38.Bölüm

5.7K 392 761
                                    

Selam arkadaşlar. Tekrar birlikteyiz. Güzel olduğunu düşündüğüm bir bölümle karşınızdayım. Umarım beğenirsiniz.

ÖNEMLİ!!!!!

Bazı arkadaşlar sorularına cevap vermediğimi söylüyor. Yaklaşık iki üç kişi. Elimden geldiğince her sorunuzu cevaplamaya çalışıyorum. Ama biliyorsunuz bölümleri bile zor atıyorum. Her yorumu göremiyorum maalesef. Gördüğüm yoruma cevap veriyorum zaten elimden geldiğince. Özellikle yeni bölümden hemen sonra yorumlar üst üste geldiği için bazı yorumlar arada kaynıyor ve görmüyorum. Cevap veremediğim yorumlar için özür dilerim.

Sormak istediğiniz soru olursa dm yoluyla bildirebilirsiniz. Biraz fazla konuştum. Sizi bölümle başbaşa bırakıyorum.

Tam "Nisa bir şeyim y-" diyecekken aniden dengemi kaybederek yere yıkıldım. Ahmet amca "sağlık ekiplerini çağırın" diye bağırırken Nisa ağlayarak yanıma geldi ve başımı dizine koydu. Hıçkırarak ağlarken "Akın gitme. Lütfen gitme" dedi. Ona gülümsemeye çalışarak konuştum.

"Derdimdin. Dermanım oldun. Seni bırakıp hiç bir yere gitmem"

Nisa'dan

Gelen ambulans ekibi Akın'ı kaldırıp götürürken bende koşarak arkalarından gittim. Babama Akın'ın yanına gideceğimi el işareti ile göstererek ambulans'a bindim. Ambulans'a binerken babamın "anneni ara" dediğini duymuştum. Tabi iki gündür perişan olmuştur kadın diye geçirdim içimden.
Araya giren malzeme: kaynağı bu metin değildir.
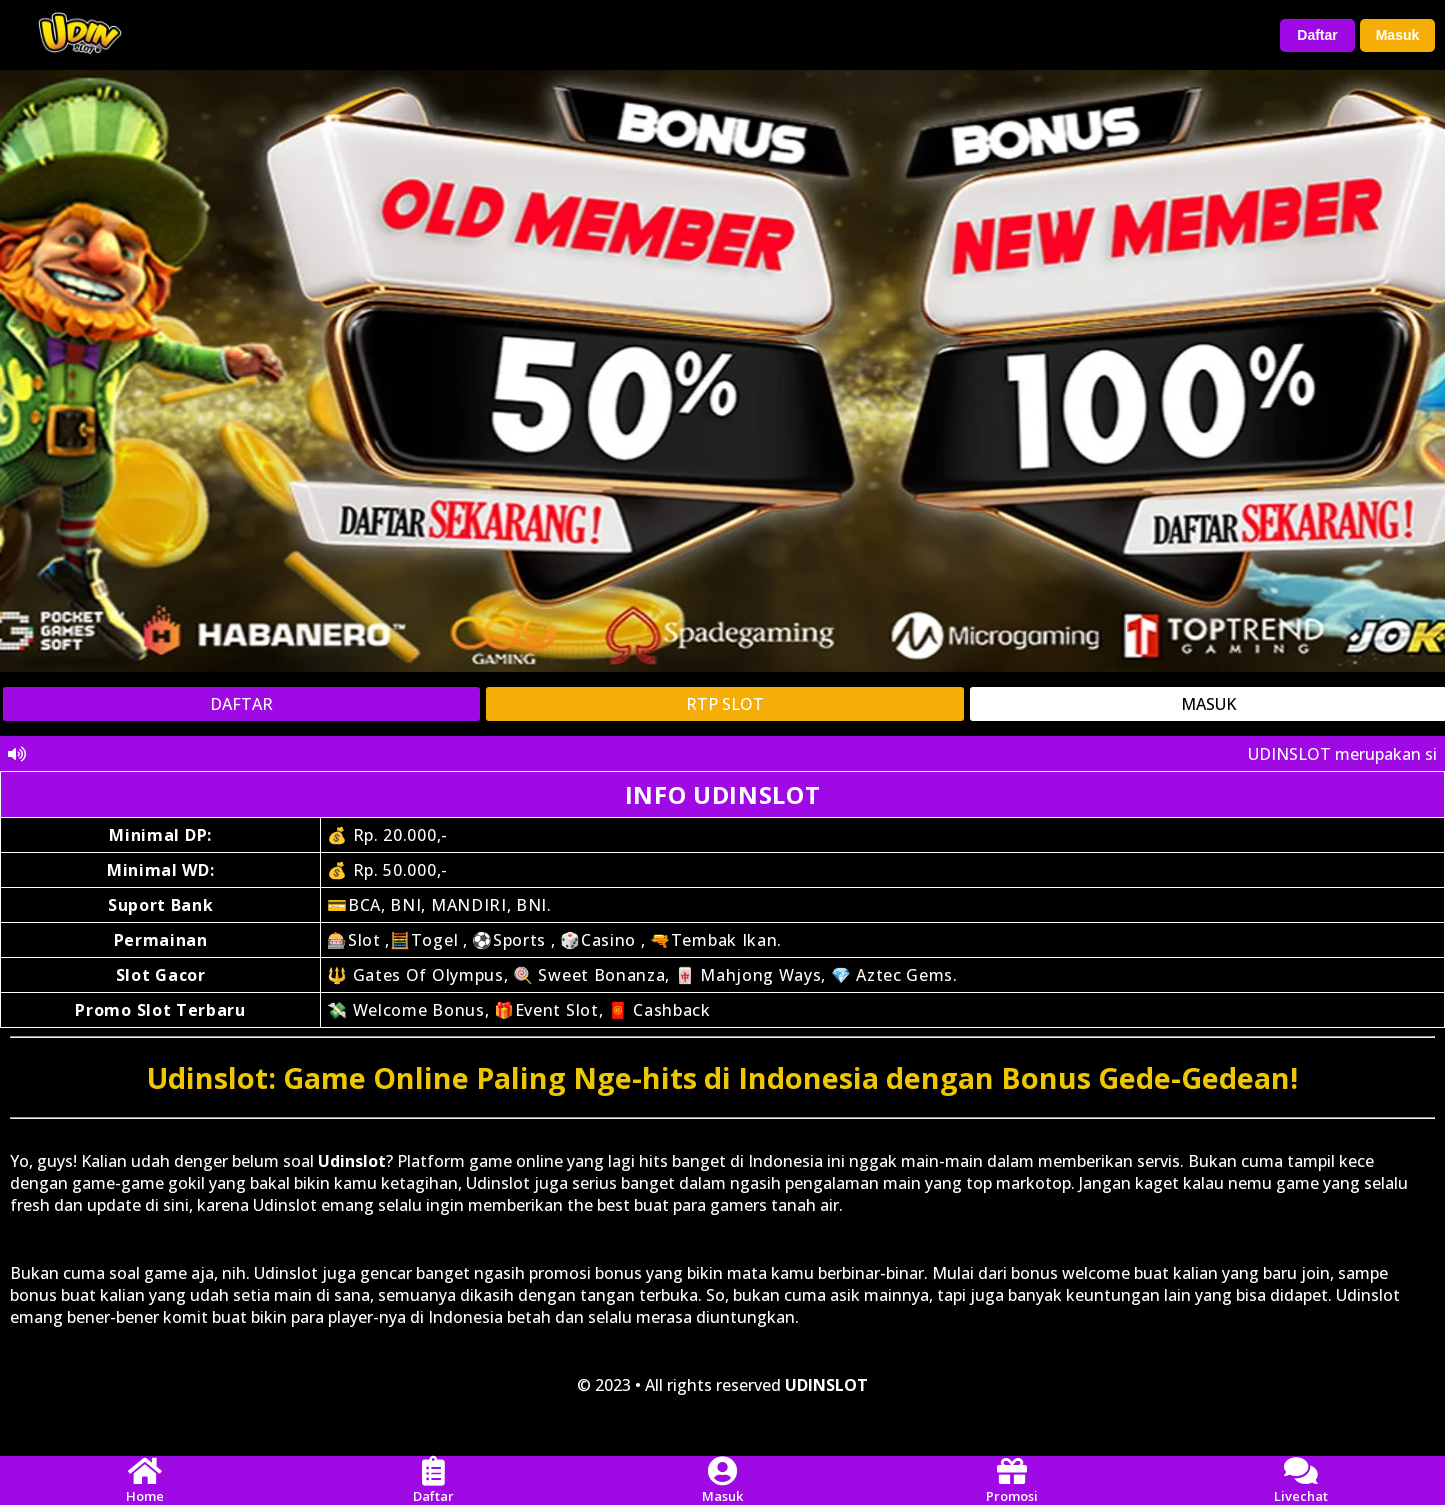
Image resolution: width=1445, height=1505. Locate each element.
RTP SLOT (725, 704)
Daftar (1317, 35)
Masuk (1398, 35)
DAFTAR (241, 704)
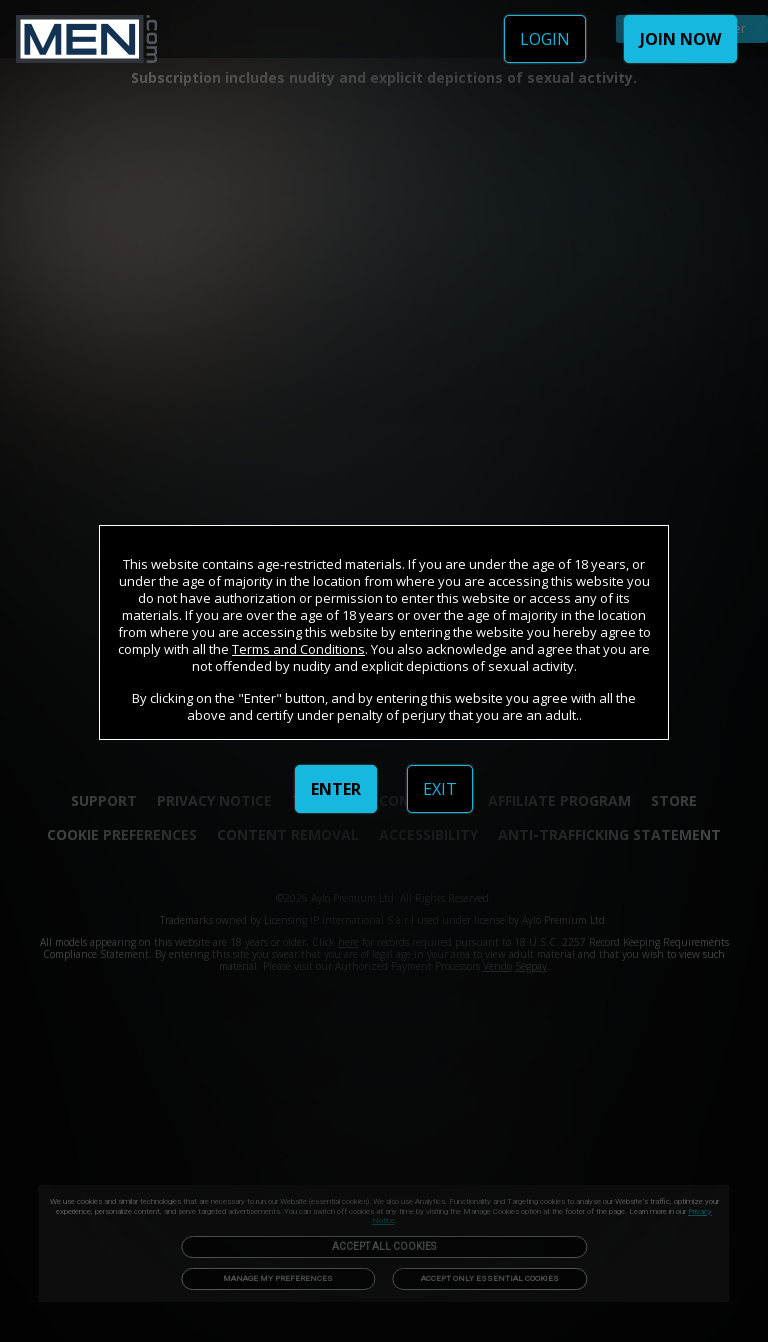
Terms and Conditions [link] (298, 649)
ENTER (336, 789)
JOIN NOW (680, 39)
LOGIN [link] (545, 39)
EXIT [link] (440, 789)
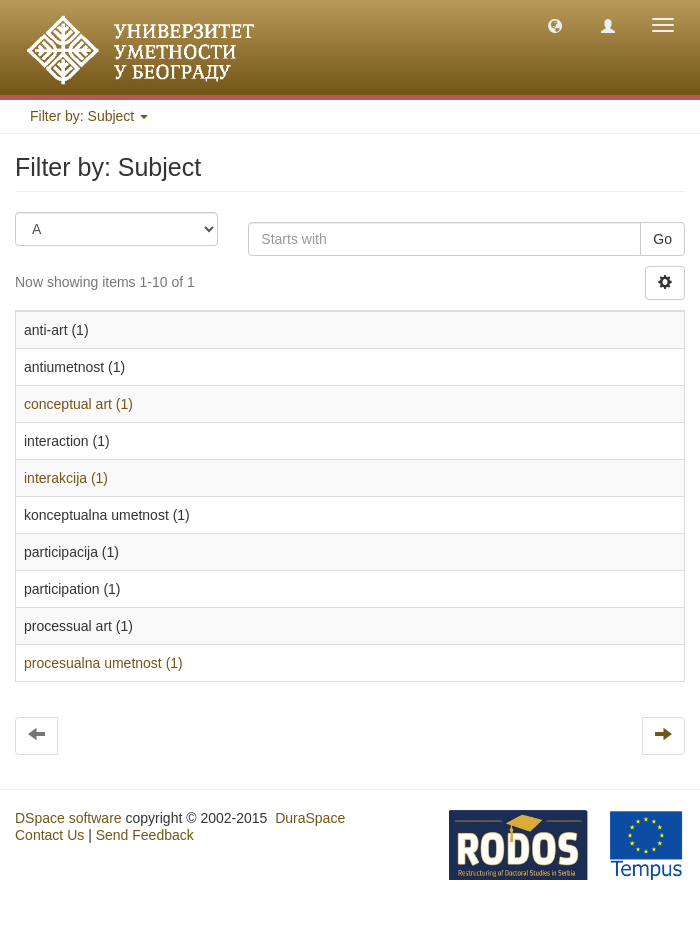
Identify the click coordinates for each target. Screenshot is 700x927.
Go (662, 239)
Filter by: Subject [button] (89, 116)
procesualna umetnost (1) (103, 663)
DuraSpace (310, 818)
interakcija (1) (66, 478)
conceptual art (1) (78, 404)
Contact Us (49, 835)
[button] (555, 25)
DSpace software (68, 818)
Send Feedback (145, 835)
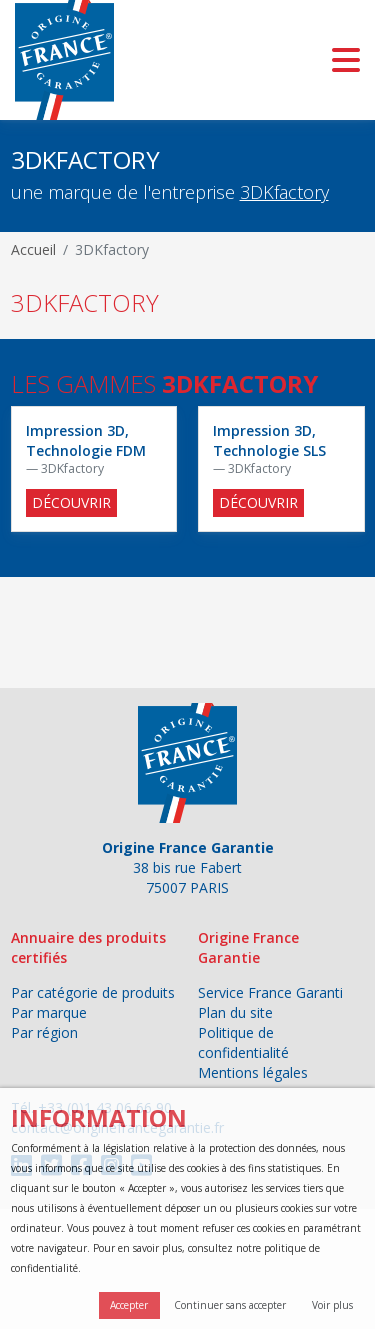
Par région (44, 1032)
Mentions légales (253, 1072)
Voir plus (332, 1305)
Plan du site (235, 1012)
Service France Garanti (270, 992)
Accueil (33, 249)
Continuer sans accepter (230, 1305)
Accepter (129, 1305)
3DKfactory (284, 192)
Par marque (49, 1012)
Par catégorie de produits (93, 992)
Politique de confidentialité (243, 1042)
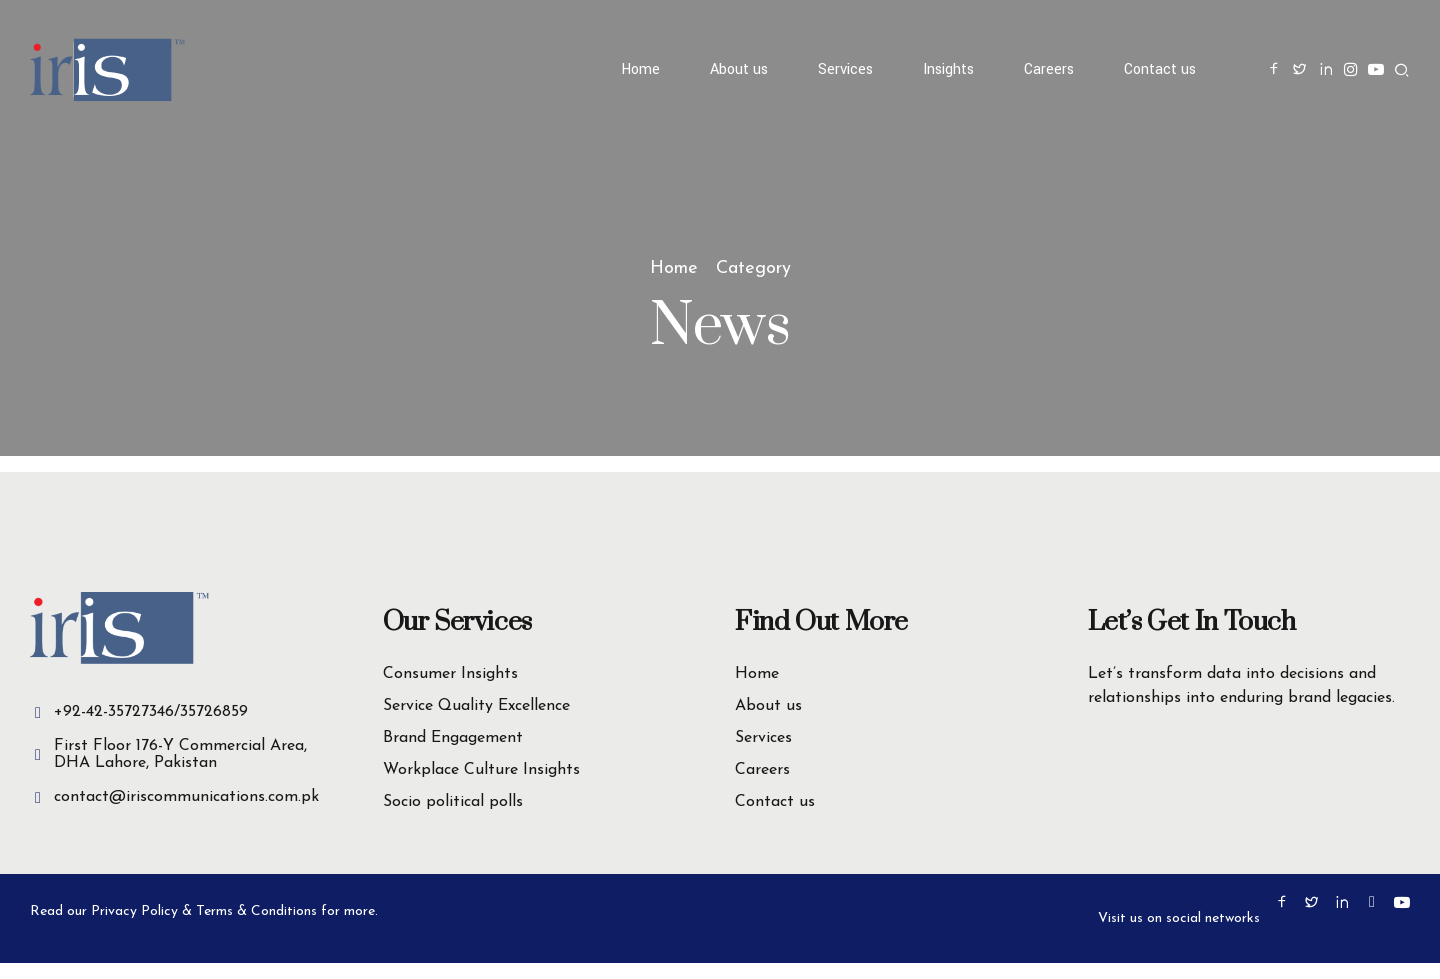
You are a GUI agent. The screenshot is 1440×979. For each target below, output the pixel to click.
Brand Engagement (453, 738)
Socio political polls (453, 802)
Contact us (1160, 69)
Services (845, 69)
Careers (1049, 69)
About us (739, 69)
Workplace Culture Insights (481, 770)
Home (640, 69)
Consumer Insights (450, 674)
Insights (948, 69)
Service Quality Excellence (476, 706)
Ambulans sirenlerini açıp hızla yola koyulurken babamlar da bizi arkadan takip ediyordu. Gözleri kapalı olan Akın'a gözyaşları içinde korkuyla bakarken "Akın beni bırakıp gitme lütfen" dedim. Ambulans'a girdiğimizde beri akınla uğraşan hemşireye baktım.

"O iyi olacak mı" dedim.

"Biraz fazla kan kaybetmiş maalesef. Çabucak yetiştirmemiz lazım. Vücut direnci zayıflamış. Doktorlar elinden geleni yapacaklardır. Müsterih olun" dedi hemşire.

Bir elimle Akın'ın elini tutarken diğer elimi cebime attım telefonu almak için. Ama tabiki telefon yoktu. İki gündür esir olduğumu unutmuştum. Akın'ın ceplerini kontrol ettim ve birinin şişkin olduğunu görünce elimi uzatarak oradan telefonunu aldım. İçimden umarım şifresi yoktur diye geçirdim. Ama vardı şifresi. Telefonun arkasını çevirdim ve parmak izi olduğunu görünce hemşirenin izniyle Akın'ın parmağını telefona okuttum.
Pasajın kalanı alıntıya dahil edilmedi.